What is Data Mining?
Large data sets have become available in many scientific disciplines due to advances in technology. Examples include medical imaging, bioinformatics, electronic health records, and remote sensing. As a result, there is an increasing interest in various scientific communities to explore the use of emerging data mining techniques for the analysis of these large data sets (see Grossman et al., 2001).Data mining is the semi-automatic discovery of patterns, associations, changes, anomalies, and statistically significant structures and events in data. Data mining is a powerful semi-automatic data analytics methodology. Like the field of statistics, data mining provides tools for extracting knowledge out of data. However, unlike classical statistics which is, data mining, and in particular “predictive analytics”, is focused mostly on predicting new data. Data mining has become popular in many applications, especially in business. To name a few examples:CapitalOne bank uses data mining to predict whether a loan applicant will default on the loan, given information about his/her demographics, credit history, type of loan, etc.
Netflix (the largest DVD-by-mail rental company) and Amazon.com use data mining to provide recommendations to their customers (“you might also be interested in ___”).
British law enforcement and intelligence agencies use data mining to look for data patterns that might point to developing crime trends or security threats
Facebook uses data mining to predict how active a user will be after 3 months.
Children's Hospital in Boston uses data mining to sift through emergency room patient records for detecting domestic abuse
Pandora (an Internet music radio offering customized music) chooses the next song to play using data mining algorithms.
Data Mining for Research
While data mining is useful in practice, it is also a powerful tool for testing existing theories and developing new models (Shmueli & Koppius, 2010). Many empirical research fields are monopolized by statistical methods for analyzing data, mostly due to the training of the researchers and the lack of knowledge of data mining. Yet, data mining offers a unique and complementary technology for deriving knowledge from data. Moreover, predictive analytics help bridge gaps between theoretical work and practice. For these reasons, data mining has an enormous potential to further research in engineering fields that have large datasets.

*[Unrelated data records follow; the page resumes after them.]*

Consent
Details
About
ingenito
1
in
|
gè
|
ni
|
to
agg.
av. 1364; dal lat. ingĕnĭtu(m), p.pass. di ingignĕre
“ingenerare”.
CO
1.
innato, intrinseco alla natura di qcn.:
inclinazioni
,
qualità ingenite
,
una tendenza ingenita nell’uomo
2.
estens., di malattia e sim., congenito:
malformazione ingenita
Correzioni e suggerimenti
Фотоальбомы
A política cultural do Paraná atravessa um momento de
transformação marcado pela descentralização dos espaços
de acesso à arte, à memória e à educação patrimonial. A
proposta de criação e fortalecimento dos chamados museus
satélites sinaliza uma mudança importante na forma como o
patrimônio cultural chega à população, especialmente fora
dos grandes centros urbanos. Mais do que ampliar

Data mining provides semi-automated algorithms that learn from historic data how to combine a set of input information (X variables) to accurately predict a response of interest (Y variable). Statistical models typically focus on quantifying the relationship in the sample, and inferring about the relationship in the population. In contrast, predictive analytics focus on predictive power and on how the relationship between the input information can predict new individual observations. Think of the difference between quantifying the relationship between the amount of smoking and the probability of cancer in a population (statistical methods), compared to predicting the probability of cancer for one or more individuals, given their smoking habits (predictive analytics). The two are different, and call for different modeling (Shmueli, 2010).

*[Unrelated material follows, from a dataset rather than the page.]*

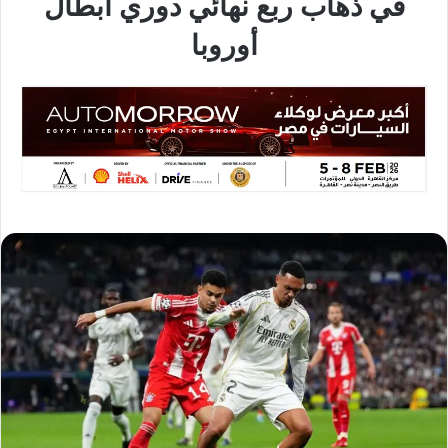
في ذهاب ربع نهائي دوري أبطال
أوروبا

Data mining algorithms tend to be more data-driven; they “learn” from data with much less assumptions compared to statistical methods. With large datasets, such tools provide an opportunity for discovering new relationships; they are semi-automated; and they can be deployed in real-time on large amounts of data.
During the “data mining for engineering research” workshop, participants will
Understand the basics of data mining and its potential for engineering research
Comprehend the concept of predictive power (as opposed to statistical significance), and the difference between statistical modeling and predictive analytics
Learn and experiment with several popular data mining methods
Become familiar with a few data mining software tools
Introduction to data mining and predictive analytics (approach, concepts, applications)
Interactive data visualization
Prediction and Classification
Dimension reduction and pattern detection
Evaluating predictive power
The workshop is intended for graduate-level students and faculty who have taken at least one statistics course.
Grossman R L, Kamath C, Kegelmeyer P, Kumar V, & Namburu R (Eds.) (2001) Data Mining for Scientific and Engineering Applications. Series: Massive Computing, Vol. 2, Springer. ISBN: 978-1-4020-0033-1
Shmueli G, Patel N R, and Bruce P (2010) Data Mining for Business Intelligence: Concepts, Techniques, and Applications in Microsoft Office Excel with XLMiner, 2nd edition, John Wiley and Sons Inc., ISBN: 978-0-470-52682-8.
Shmueli G and Koppius O (2011) “Predictive Analytics in Information Systems Research”, MIS Quarterly, forthcoming.
Shmueli G (2010) “To Explain or To Predict?”, Statistical Science, vol 25(3) pp. 289-310.